■ About this exercise
Reproduce the entries that follow precisely, setting aside any images.

■ Supplied entries
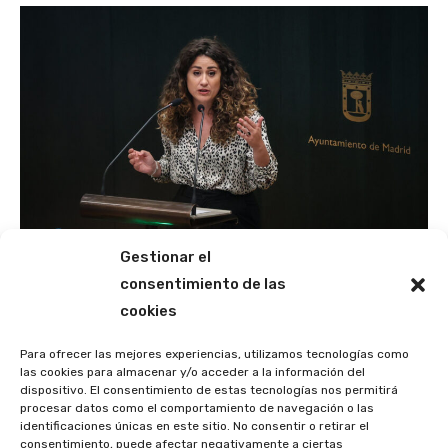
Gestionar el
consentimiento de las
El Grupo Municipal Socialista propone una tasa
cookies
de basuras más justa, verde y solidaria
31 de octubre de 2025
Para ofrecer las mejores experiencias, utilizamos tecnologías como
las cookies para almacenar y/o acceder a la información del
dispositivo. El consentimiento de estas tecnologías nos permitirá
procesar datos como el comportamiento de navegación o las
identificaciones únicas en este sitio. No consentir o retirar el
consentimiento, puede afectar negativamente a ciertas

■ Task answer
Gestionar el
consentimiento de las
El Grupo Municipal Socialista propone una tasa
cookies
de basuras más justa, verde y solidaria
31 de octubre de 2025
Para ofrecer las mejores experiencias, utilizamos tecnologías como
las cookies para almacenar y/o acceder a la información del
dispositivo. El consentimiento de estas tecnologías nos permitirá
procesar datos como el comportamiento de navegación o las
identificaciones únicas en este sitio. No consentir o retirar el
consentimiento, puede afectar negativamente a ciertas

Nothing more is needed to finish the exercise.